[Saved data entries]
====
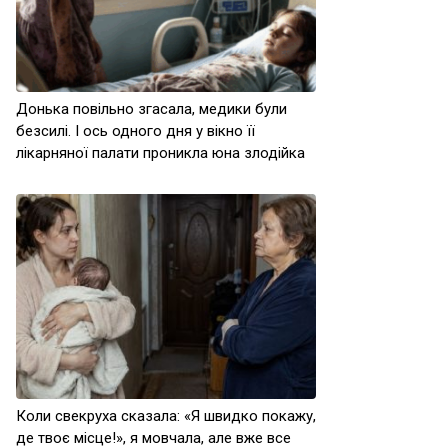
Донька повільно згасала, медики були
безсилі. І ось одного дня у вікно її
лікарняної палати проникла юна злодійка
Коли свекруха сказала: «Я швидко покажу,
де твоє місце!», я мовчала, але вже все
====
**Task to complete**
The line containing "безсилі. І ось одного дня у вікно її" marks where to begin; copy it and every later line exactly, through the end of the data.

**Response to this exercise**
безсилі. І ось одного дня у вікно її
лікарняної палати проникла юна злодійка
Коли свекруха сказала: «Я швидко покажу,
де твоє місце!», я мовчала, але вже все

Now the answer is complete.